I glanced down at the rolling pine forest and snow-covered muskeg beneath us. The ancient history of the landscape showed itself as a series of geological scars. Round kettle lakes, left behind by the last glacier’s advance, pockmarked the face of the land. There were undulating moraine ridges, miles long and dotted with boulders the size of houses. There were peaked eskers bisecting sprawling blueberry barrens. There were bleak expanses of frozen swampland, layers of frozen peat piled atop sandy glacial till, through which urinous streams wiggled like worms.
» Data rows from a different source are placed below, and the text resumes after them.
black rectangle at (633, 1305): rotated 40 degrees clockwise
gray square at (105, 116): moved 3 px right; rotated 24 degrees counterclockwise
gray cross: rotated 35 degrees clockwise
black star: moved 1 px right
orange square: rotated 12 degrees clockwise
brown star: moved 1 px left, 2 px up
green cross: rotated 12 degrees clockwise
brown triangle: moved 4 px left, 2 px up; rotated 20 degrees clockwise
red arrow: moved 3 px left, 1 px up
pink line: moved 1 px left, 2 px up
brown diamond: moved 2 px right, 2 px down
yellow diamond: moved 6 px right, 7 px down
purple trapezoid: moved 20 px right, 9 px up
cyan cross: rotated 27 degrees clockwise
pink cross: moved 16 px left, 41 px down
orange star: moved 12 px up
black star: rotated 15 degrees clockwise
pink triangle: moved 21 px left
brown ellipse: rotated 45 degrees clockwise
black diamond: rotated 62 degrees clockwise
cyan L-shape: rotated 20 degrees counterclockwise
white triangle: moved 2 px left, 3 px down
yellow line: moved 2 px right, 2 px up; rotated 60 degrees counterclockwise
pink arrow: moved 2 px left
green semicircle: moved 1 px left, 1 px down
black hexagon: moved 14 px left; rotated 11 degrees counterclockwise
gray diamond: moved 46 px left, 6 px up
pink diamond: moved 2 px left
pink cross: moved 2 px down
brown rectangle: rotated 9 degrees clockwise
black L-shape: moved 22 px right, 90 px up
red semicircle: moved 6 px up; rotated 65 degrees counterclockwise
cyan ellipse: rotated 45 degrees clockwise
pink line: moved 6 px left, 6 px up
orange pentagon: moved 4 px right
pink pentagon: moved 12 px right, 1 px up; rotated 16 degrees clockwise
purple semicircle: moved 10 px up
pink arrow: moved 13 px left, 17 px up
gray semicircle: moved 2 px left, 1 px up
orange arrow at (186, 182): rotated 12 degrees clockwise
One of these swamps might be the Heath that bordered the Sprague property, although, by my reckoning, we were many miles south of that trackless bog.

“I promised Mike we’d do a spy mission for him over that game ranch in Narraguagus,” said Charley. “Maybe we should buzz over there first.”

“You didn’t tell me about that!”

“It’s just a quick detour.”

“No way.”

“Tell Stacey about your zebra,” said Charley.

“What zebra?” she asked.

“I knew that would pique her curiosity,” her father said.

It was difficult telling the story over the intercom, above the drone of the engine, with the windows of the plane rattling and gusts buffeting us from every direction. But I described the poor animal with its frosted haunches and rictus smile, and that was all I needed to say.

“You mean some idiot imported a zebra to Maine and then released it onto his property in the middle of winter for hunters to shoot?”

“Not just the zebra,” I said. “Brogan advertises other exotics. He keeps bison, red deer, and who knows what else.”

The plane swung around sharply and accelerated in the direction of Call of the Wild.

Charley turned in his seat and gave me the thumbs-up sign. “I think you got her attention,” he said.

 

 

25

 

The longer I spent in the plane with Stacey, the more curious I became to see what she looked like beneath the headset and sunglasses, but I was seated behind her, and she kept her face turned to the window.

I’d wanted to meet Stacey Stevens forever. Charley and Ora were the parents I would have chosen had such a thing been possible, and yet Stacey seemed to have no end of grievances with them. Based on the stories her father told, the younger of their two girls had inherited these qualities from him: an eagerness to take risks that bordered on suicidal recklessness, a capacity for stirring up mischief, and a love of the great outdoors that surpassed his own.

“Fortunately,” Charley always added, “she got her looks from her mother.”

Ora was quite beautiful.

How ironic it was that I was finally meeting her on the day I’d just started a new relationship with a woman. Nevertheless, I found myself gawking. Her skin was uniformly smooth and pale. There was a small mole beneath her jawline. She wore her brown hair tied in a ponytail, exposing a long neck. Once or twice she may have caught me staring, because she turned her head sharply, and I saw my goofy face reflected in her mirrored glasses.